Salah satu kegiatan utama Festival Tanjung Lesung adalah lomba triatlon Rhino X Triathlon. Olahraga itu terdiri dari lomba berenang, bersepeda, dan berlari. Jalur yang dilalui sekaligus bertujuan menunjukkan keindahan alam Tanjung Lesung dan budaya warga setempat.
Antisipasi bencana
Kepala Balai Besar Badan Meteorologi, Klimatologi, dan Geofisika Wilayah II (Banten, Lampung, Sumatera Selatan, dan Kalimantan) Hendro Nugroho memastikan, pihaknya mendukung pembangunan sektor pariwisata di Tanjung Lesung dengan menyediakan sistem peringatan dini bencana yang memadai. Hal tersebut demi meminimalkan dampak bencana sebanyak mungkin.
Tsunami Selat Sunda pada Desember 2018 menunjukkan ancaman bencana di kawasan tersebut bisa terjadi kapan saja dan menimbulkan kerugian serta kehilangan besar jika tidak diantisipasi dengan baik. Wilayah Banten termasuk salah satu daerah yang berada di zona megathrust, tempat adanya tumbukan di antara lempeng yang dapat menimbulkan guncangan besar.
Hendro menyampaikan, pada 2007-2018, baru ada 200 sensor gempa bumi di seluruh Indonesia. Pada 2019, ada 194 sensor tambahan. Di sekitar Banten dan Lampung, BMKG memasang alat pemantau bencana di 18 lokasi.

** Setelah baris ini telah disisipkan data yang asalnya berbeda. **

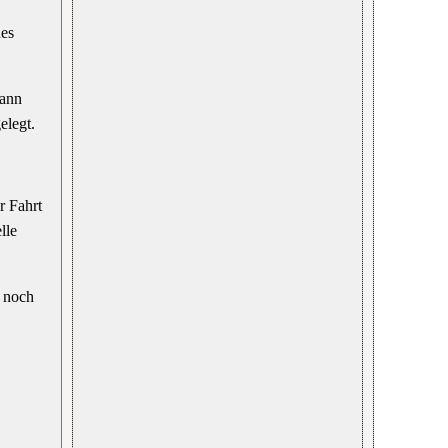
nes
dann
elegt.
r Fahrt
lle
n noch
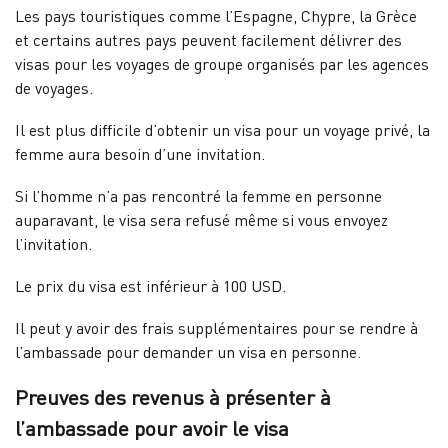
Les pays touristiques comme l’Espagne, Chypre, la Grèce
et certains autres pays peuvent facilement délivrer des
visas pour les voyages de groupe organisés par les agences
de voyages.
Il est plus difficile d’obtenir un visa pour un voyage privé, la
femme aura besoin d’une invitation.
Si l’homme n’a pas rencontré la femme en personne
auparavant, le visa sera refusé même si vous envoyez
l’invitation.
Le prix du visa est inférieur à 100 USD.
Il peut y avoir des frais supplémentaires pour se rendre à
l’ambassade pour demander un visa en personne.
Preuves des revenus à présenter à
l’ambassade pour avoir le visa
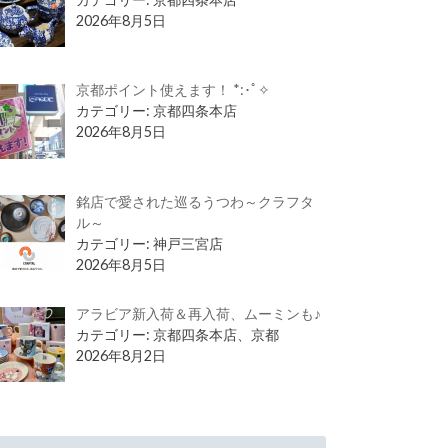
2026年8月5日
京都ポイント使えます！ *:･ﾟ✧
カテゴリー: 京都四条本店
2026年8月5日
銘店で愛された巡るうつわ～クラフタ
ル～
カテゴリー: 神戸三宮店
2026年8月5日
アラビア新入荷＆再入荷、ムーミンも♪
カテゴリー: 京都四条本店、京都
2026年8月2日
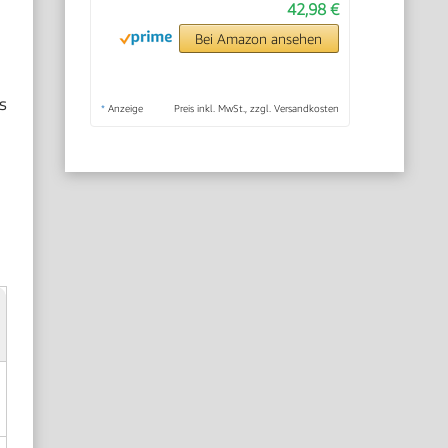
42,98 €
Bei Amazon ansehen
s
*
Anzeige
Preis inkl. MwSt., zzgl. Versandkosten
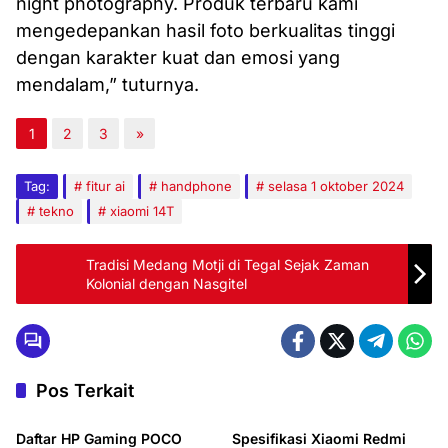
night photography. Produk terbaru kami
mengedepankan hasil foto berkualitas tinggi
dengan karakter kuat dan emosi yang
mendalam,” tuturnya.
1
2
3
»
Tag:
fitur ai
handphone
selasa 1 oktober 2024
tekno
xiaomi 14T
Tradisi Medang Motji di Tegal Sejak Zaman
Kolonial dengan Nasgitel
Pos Terkait
Tekno
Tekno
Daftar HP Gaming POCO
Spesifikasi Xiaomi Redmi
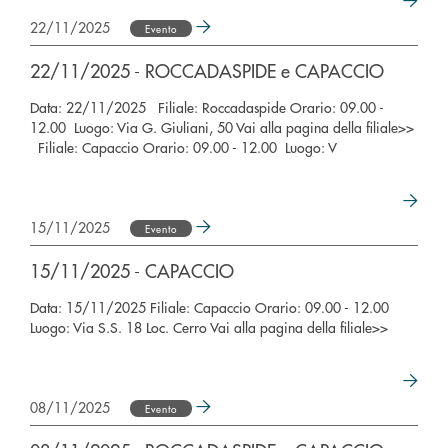
22/11/2025
Evento
22/11/2025 - ROCCADASPIDE e CAPACCIO
Data: 22/11/2025 Filiale: Roccadaspide Orario: 09.00 -
12.00 Luogo: Via G. Giuliani, 50 Vai alla pagina della filiale>>
Filiale: Capaccio Orario: 09.00 - 12.00 Luogo: V
15/11/2025
Evento
15/11/2025 - CAPACCIO
Data: 15/11/2025 Filiale: Capaccio Orario: 09.00 - 12.00
Luogo: Via S.S. 18 Loc. Cerro Vai alla pagina della filiale>>
08/11/2025
Evento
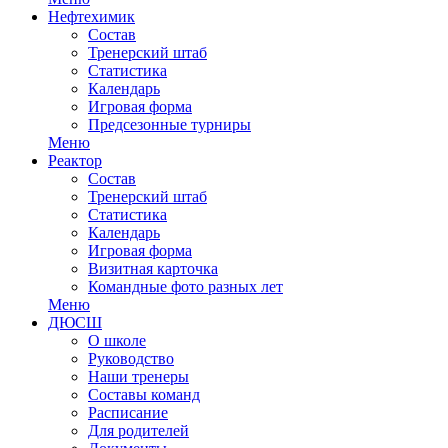
Нефтехимик
Состав
Тренерский штаб
Статистика
Календарь
Игровая форма
Предсезонные турниры
Меню
Реактор
Состав
Тренерский штаб
Статистика
Календарь
Игровая форма
Визитная карточка
Командные фото разных лет
Меню
ДЮСШ
О школе
Руководство
Наши тренеры
Составы команд
Расписание
Для родителей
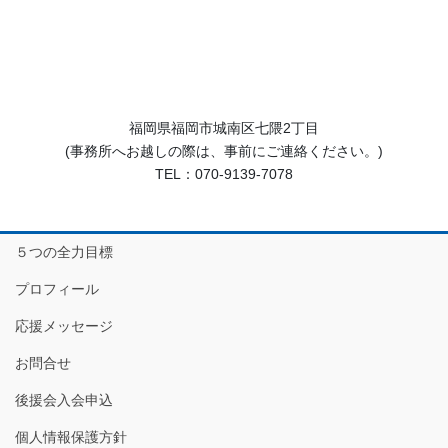
福岡県福岡市城南区七隈2丁目
(事務所へお越しの際は、事前にご連絡ください。)
TEL：070-9139-7078
５つの全力目標
プロフィール
応援メッセージ
お問合せ
後援会入会申込
個人情報保護方針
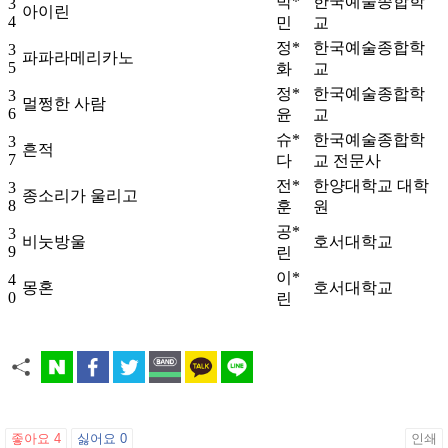
박*
한국예술종합학
3
아이린
4
민
교
정*
한국예술종합학
3
파파라메리카노
5
화
교
정*
한국예술종합학
3
멀쩡한 사람
6
윤
교
슈*
한국예술종합학
3
흔적
7
다
교 전문사
전*
한양대학교 대학
3
종소리가 울리고
8
훈
원
공*
3
비눗방울
호서대학교
9
린
이*
4
몽혼
호서대학교
0
린
좋아요
4
싫어요
0
인쇄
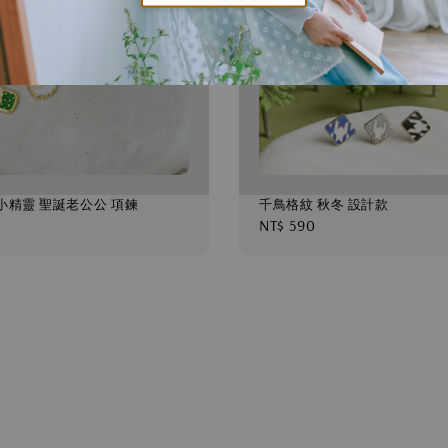
小精靈 聖誕老公公 項鍊
千鳥格紋 秋冬 設計款
Regular
NT$ 590
price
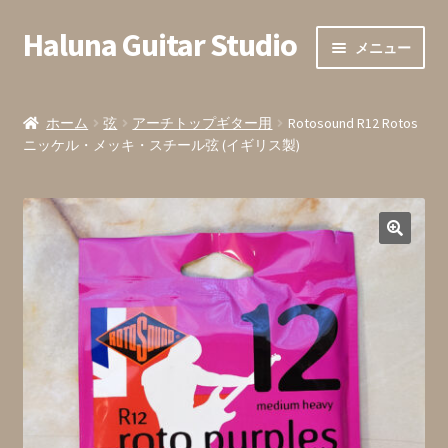
Haluna Guitar Studio
ナ
コ
メニュー
ビ
ン
ゲ
テ
ホーム
ー
ン
ホーム
弦
アーチトップギター用
Rotosound R12 Rotos
シ
ツ
ニッケル・メッキ・スチール弦 (イギリス製)
会員登録
ョ
へ
ン
ス
全ての商品
へ
キ
ス
ッ
カート内
キ
プ
ッ
お支払い
プ
お問い合わせ・お申込みフォーム
発送までの目安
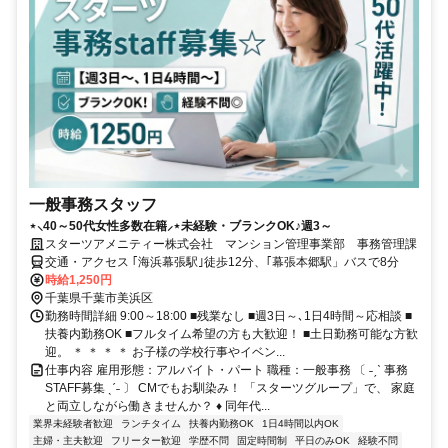
一般事務スタッフ
⋆⸜40～50代女性多数在籍⸝⋆未経験・ブランクOK♪週3～
スターツアメニティー株式会社 マンション管理事業部 事務管理課
交通・アクセス ｢海浜幕張駅｣徒歩12分、｢幕張本郷駅」バスで8分
時給1,250円
千葉県千葉市美浜区
勤務時間詳細 9:00～18:00 ■残業なし ■週3日～､1日4時間～応相談 ■
扶養内勤務OK ■フルタイム希望の方も大歓迎！ ■土日勤務可能な方歓
迎。 ＊ ＊ ＊ ＊ お子様の学校行事やイベン...
仕事内容 雇用形態：アルバイト・パート 職種：一般事務 〔 ˗ˏˋ 事務
STAFF募集 ˎˊ˗ 〕 CMでもお馴染み！ 「スターツグループ」で、 家庭
と両立しながら働きませんか？ ♦ 同年代...
業界未経験者歓迎
ランチタイム
扶養内勤務OK
1日4時間以内OK
主婦・主夫歓迎
フリーター歓迎
学歴不問
固定時間制
平日のみOK
経験不問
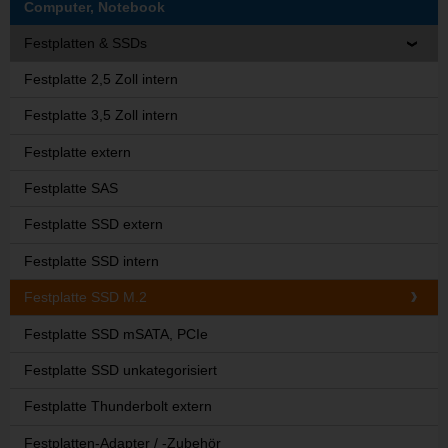
Computer, Notebook
Festplatten & SSDs
Festplatte 2,5 Zoll intern
Festplatte 3,5 Zoll intern
Festplatte extern
Festplatte SAS
Festplatte SSD extern
Festplatte SSD intern
Festplatte SSD M.2
Festplatte SSD mSATA, PCIe
Festplatte SSD unkategorisiert
Festplatte Thunderbolt extern
Festplatten-Adapter / -Zubehör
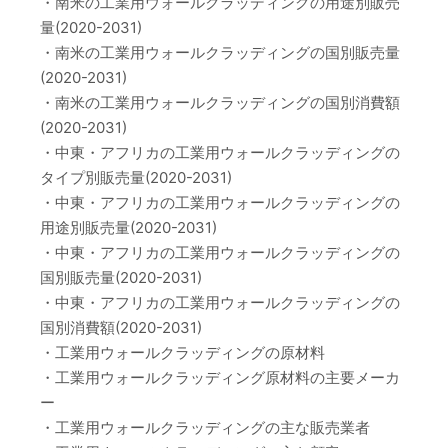
・南米の工業用ウォールクラッディングの用途別販売
量(2020-2031)
・南米の工業用ウォールクラッディングの国別販売量
(2020-2031)
・南米の工業用ウォールクラッディングの国別消費額
(2020-2031)
・中東・アフリカの工業用ウォールクラッディングの
タイプ別販売量(2020-2031)
・中東・アフリカの工業用ウォールクラッディングの
用途別販売量(2020-2031)
・中東・アフリカの工業用ウォールクラッディングの
国別販売量(2020-2031)
・中東・アフリカの工業用ウォールクラッディングの
国別消費額(2020-2031)
・工業用ウォールクラッディングの原材料
・工業用ウォールクラッディング原材料の主要メーカ
ー
・工業用ウォールクラッディングの主な販売業者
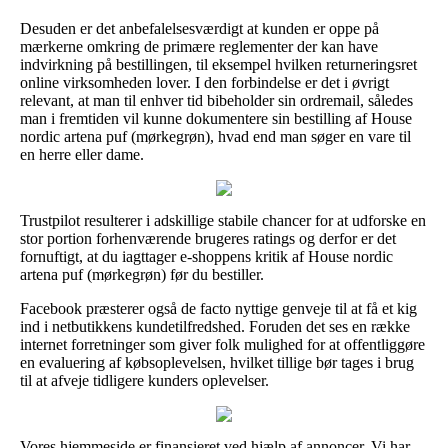
Desuden er det anbefalelsesværdigt at kunden er oppe på
mærkerne omkring de primære reglementer der kan have
indvirkning på bestillingen, til eksempel hvilken returneringsret
online virksomheden lover. I den forbindelse er det i øvrigt
relevant, at man til enhver tid bibeholder sin ordremail, således
man i fremtiden vil kunne dokumentere sin bestilling af House
nordic artena puf (mørkegrøn), hvad end man søger en vare til
en herre eller dame.
Trustpilot resulterer i adskillige stabile chancer for at udforske en
stor portion forhenværende brugeres ratings og derfor er det
fornuftigt, at du iagttager e-shoppens kritik af House nordic
artena puf (mørkegrøn) før du bestiller.
Facebook præsterer også de facto nyttige genveje til at få et kig
ind i netbutikkens kundetilfredshed. Foruden det ses en række
internet forretninger som giver folk mulighed for at offentliggøre
en evaluering af købsoplevelsen, hvilket tillige bør tages i brug
til at afveje tidligere kunders oplevelser.
Vores hjemmeside er finansieret ved hjælp af annoncer. Vi har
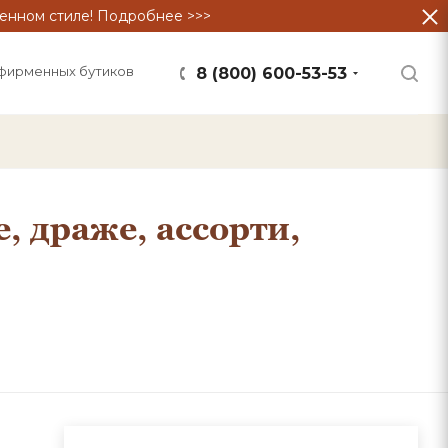
енном стиле! Подробнее >>>
фирменных бутиков
8 (800) 600-53-53
 драже, ассорти,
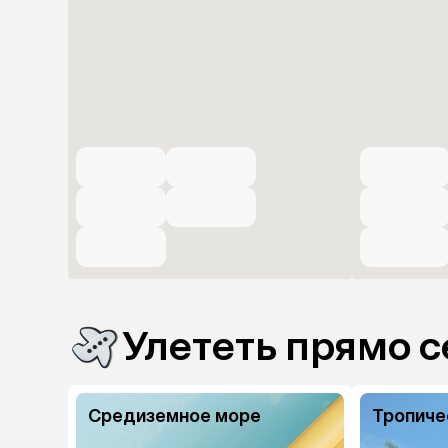
Улететь прямо с
Средиземное море
Тропиче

”Kami pastikan semua peralatan bisa menangkap fenomena bencana di sepanjang zona megathrust. Namun, secanggih apa pun teknologinya, yang perlu kita perhatikan juga adalah kepekaan kita terhadap bencana di sekitar kita. Kita harus waspadai potensi bencana. Yang paling penting adalah evakuasi mandiri,” ucap Hendro.